> [Given records]:
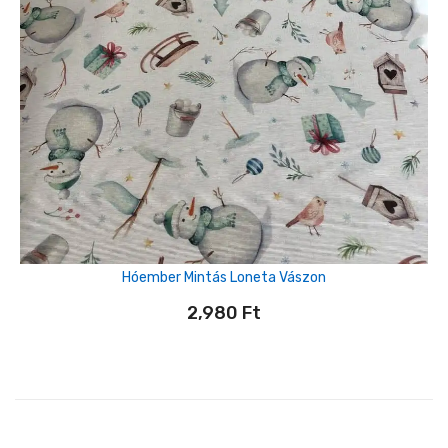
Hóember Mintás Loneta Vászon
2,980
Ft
---
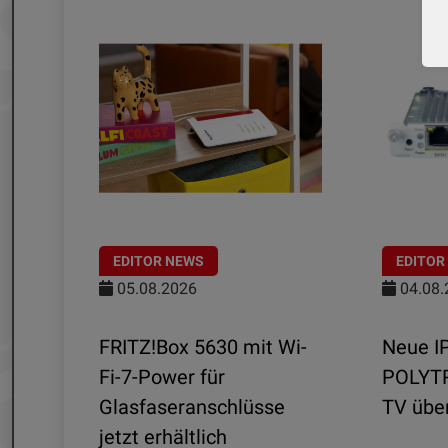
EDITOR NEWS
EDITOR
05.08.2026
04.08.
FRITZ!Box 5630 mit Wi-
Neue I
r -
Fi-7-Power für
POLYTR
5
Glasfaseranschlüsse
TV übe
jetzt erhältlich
--
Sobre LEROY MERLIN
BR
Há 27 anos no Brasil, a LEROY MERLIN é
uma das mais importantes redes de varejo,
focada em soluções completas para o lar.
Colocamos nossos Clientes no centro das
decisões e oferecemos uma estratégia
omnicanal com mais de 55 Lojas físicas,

> [Problem to work on]: Reproduce every line from the entries that holds the word "mais".

> [Answer to this task]:
uma das mais importantes redes de varejo,
omnicanal com mais de 55 Lojas físicas,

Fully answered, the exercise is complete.